Little Nemo I apologize if I came off as implying that they do not exist at all anymore. They do. But they are fewer and fewer and competing at an increasingly greater disadvantage. It’s hard to pull off. I say this with some regret as I am a dinosaur. I was reared in the era of doctors as more autonomous creatures. Now for both better and worse (and it is both IMHO) we MUST function as coordinated members of teams, ceding much decision-making power for items from clinical protocols to how the clinical process flows to how our phone triage and scheduling works to others. Again, I am old enough to still want to be part of those decisions and to appreciate the value of what I am losing; the newer generation has never known it. They are coming out expecting to be, choose your descriptor based on your POV, good team players … cogs … 9-to-5 ers … corporate citizens … whichever.
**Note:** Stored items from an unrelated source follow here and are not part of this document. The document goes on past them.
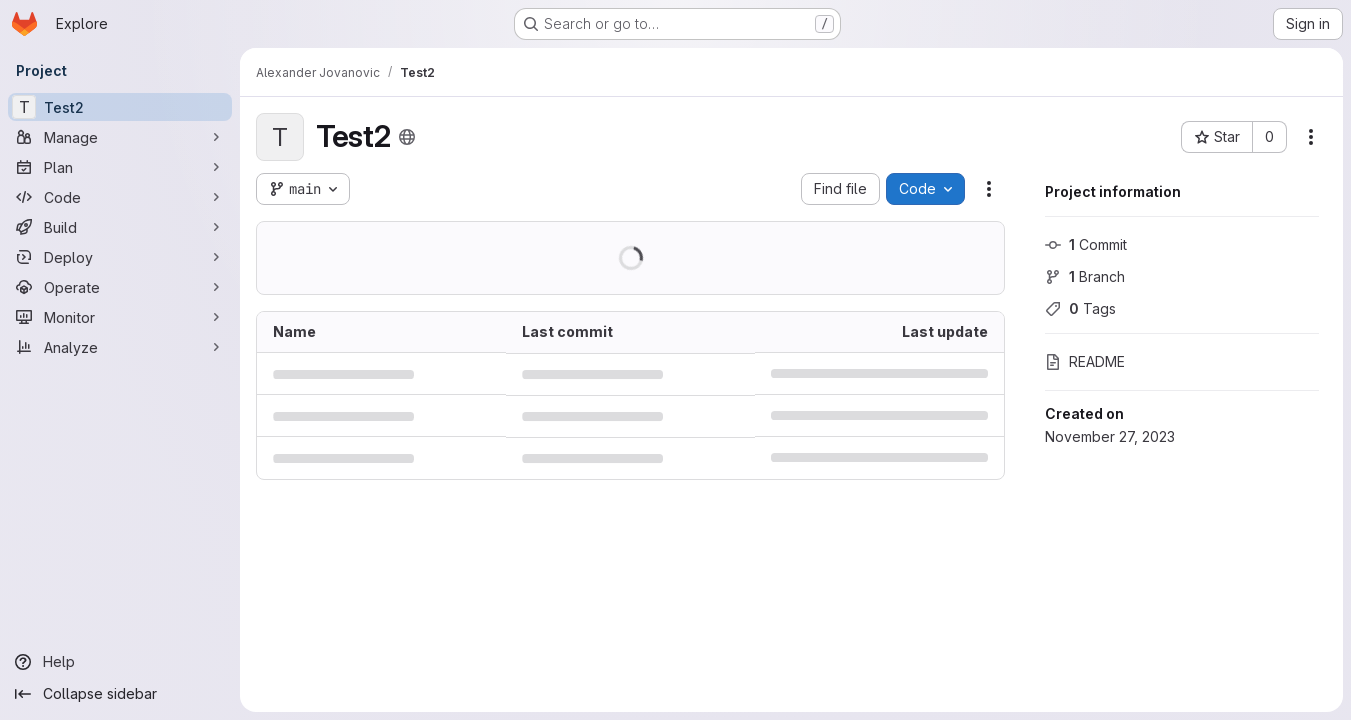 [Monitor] (120, 317)
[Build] (120, 227)
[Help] (120, 662)
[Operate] (120, 287)
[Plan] (120, 167)
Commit (1086, 244)
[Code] (120, 197)
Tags (1080, 308)
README (1085, 361)
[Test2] (120, 107)
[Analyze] (120, 347)
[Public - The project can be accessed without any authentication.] (407, 137)
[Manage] (120, 137)
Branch (1085, 276)
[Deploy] (120, 257)
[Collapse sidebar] (120, 694) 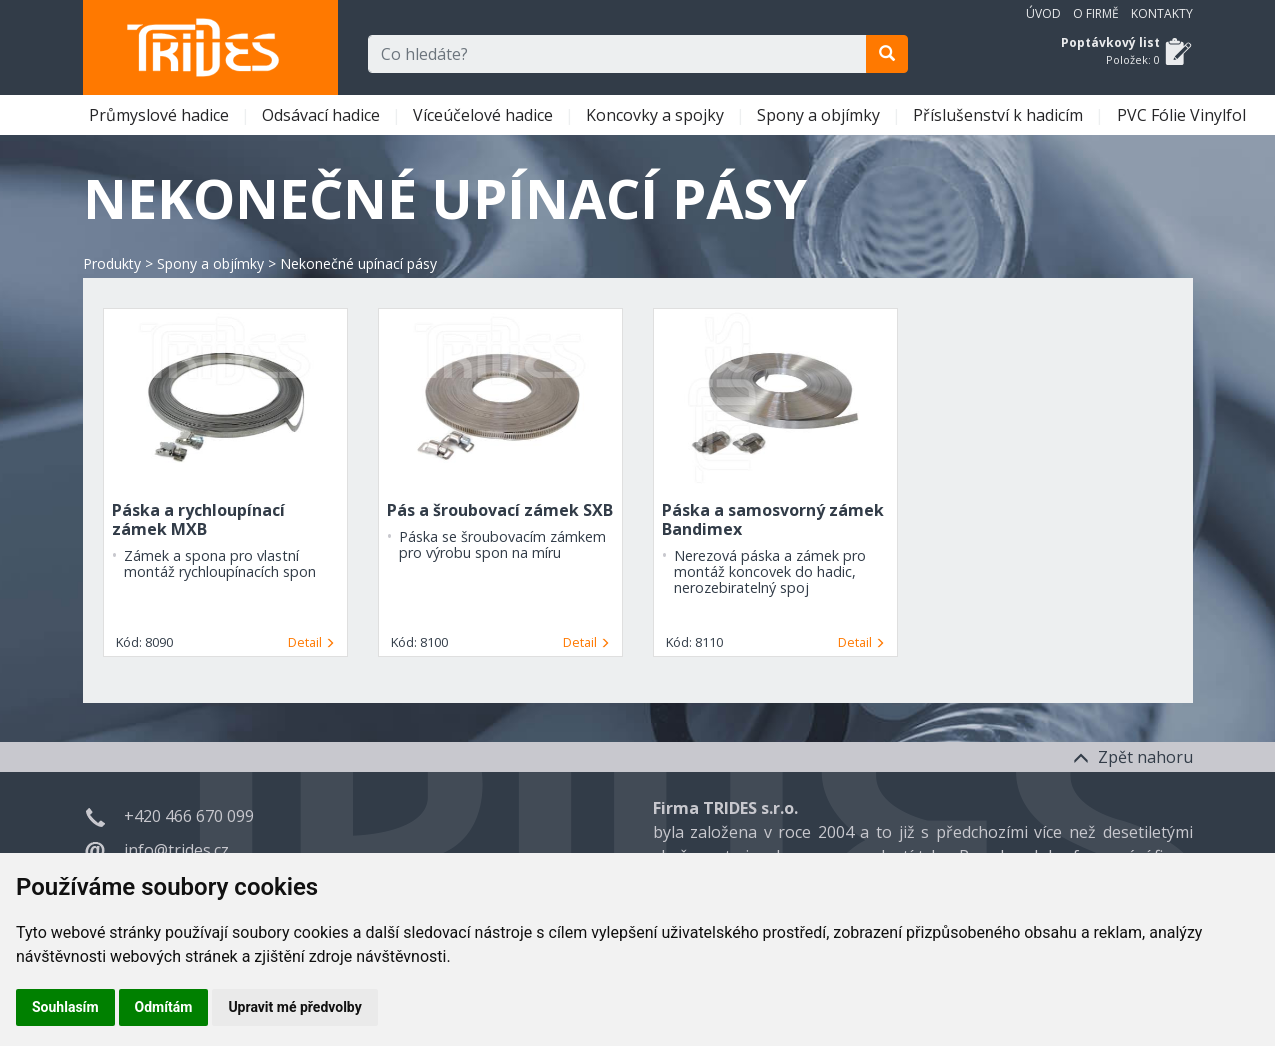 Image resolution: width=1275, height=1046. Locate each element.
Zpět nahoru (1133, 757)
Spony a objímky (820, 115)
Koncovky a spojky (657, 115)
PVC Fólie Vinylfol (1183, 115)
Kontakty (1162, 13)
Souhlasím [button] (65, 1007)
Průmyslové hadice (161, 115)
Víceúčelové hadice (485, 115)
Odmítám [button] (164, 1007)
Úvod (1043, 13)
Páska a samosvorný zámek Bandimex (773, 519)
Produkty (112, 263)
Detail (311, 642)
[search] (887, 54)
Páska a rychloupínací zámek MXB (198, 519)
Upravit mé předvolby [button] (294, 1007)
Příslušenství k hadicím (1000, 115)
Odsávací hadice (323, 115)
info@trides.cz (176, 850)
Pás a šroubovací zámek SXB (500, 510)
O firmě (1096, 13)
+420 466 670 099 (189, 816) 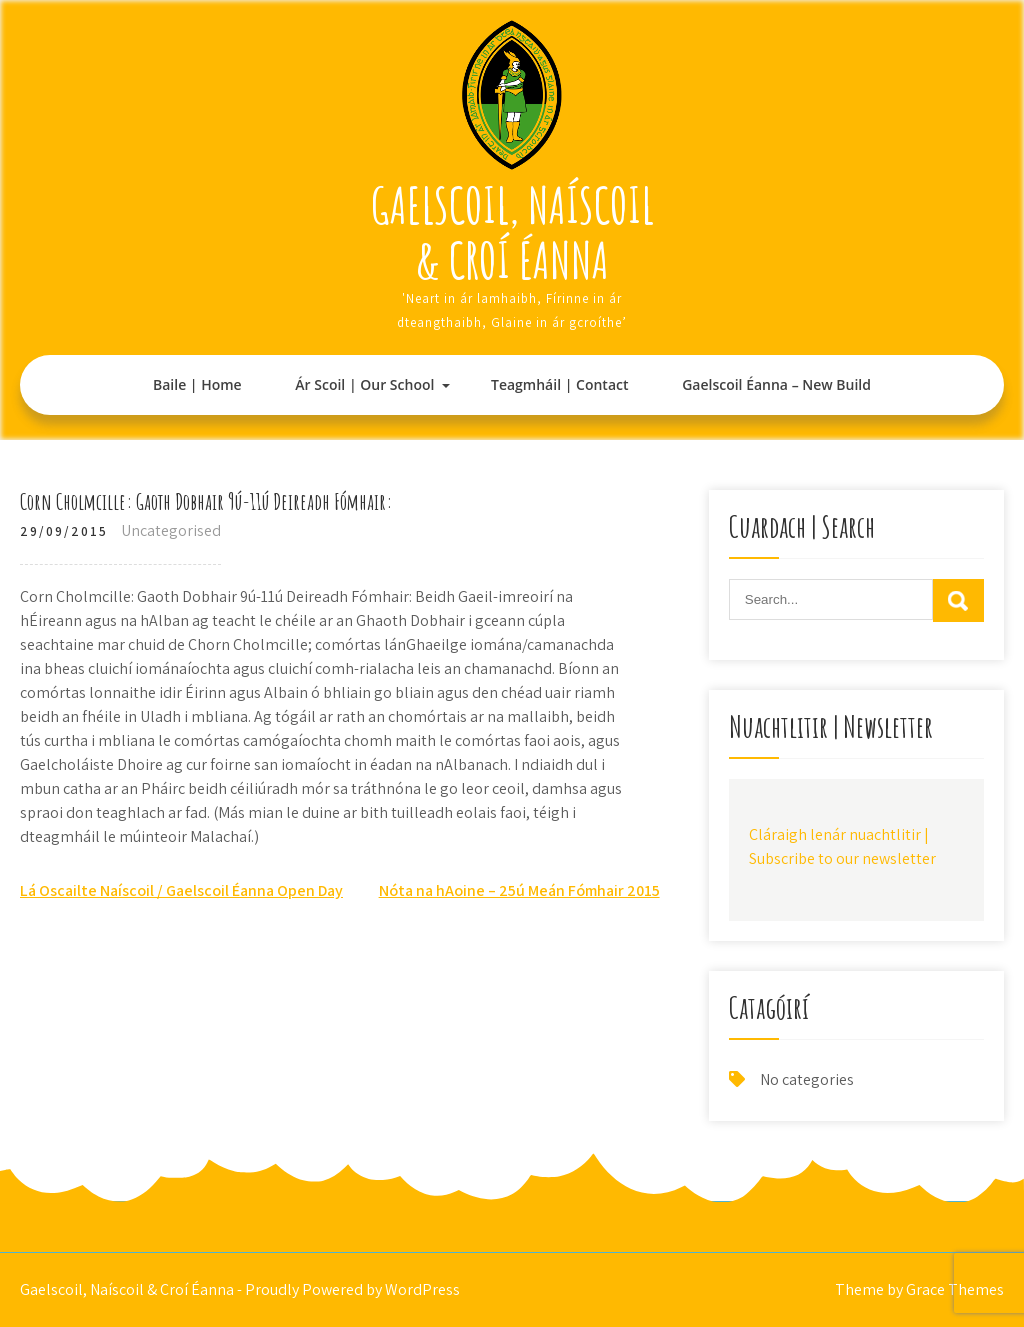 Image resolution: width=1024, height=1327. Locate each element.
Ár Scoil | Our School (364, 384)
But they do not have the expectation of being able to be their own boss and the responsibility that comes with that. The op’s previous doc I am sure was also of my era and bristled at some of which comes with being part of a larger group, some of which is not great decision making as those who make the decisions are often removed from the clinical flow that best informs the choices and which tries to use the same screwdriver no matter what the screw looks like or even if it’s a nail … the stress of using that brass set all the time may be why he decided to move on to another challenge. Finding the balance between local and centralized decision making that results in the best care outcomes and greatest patient satisfaction for the least cost will, no doubt, be a continued work in progress.

But to the op itself. There are those who get Masters in Health Administration along with MDs, or already have one and get the other. And there are MDs who give up a large portion of their clinical life to work more on the administration side of the process (i.e. they go to the Dark Side :)). But medical schools do not typically have standard curricula on how to run an office and those who get that additional education are aiming for running the large organizations, not being autonomous clinicians in their own small practices.

There are also some places that are doing joint MD/MBA programs (LGT a former workplace that I knew has one. There are other programsas well that I assume operate similarly.)

Since the OP has been answered, I’ll mention that lawyers similarly do not receive training in practice management during a standard law school curriculum.

Nitpick: We are told in ethics class as a matter as a principle that using client funds for our own expenses can cost you your license, but the mechanics of maintaining a separate client account are barely mentioned.

I didn’t mean to look like I was disputing you. I agree with what you said but was just offering a piece of data on how small a doctor’s practice can be.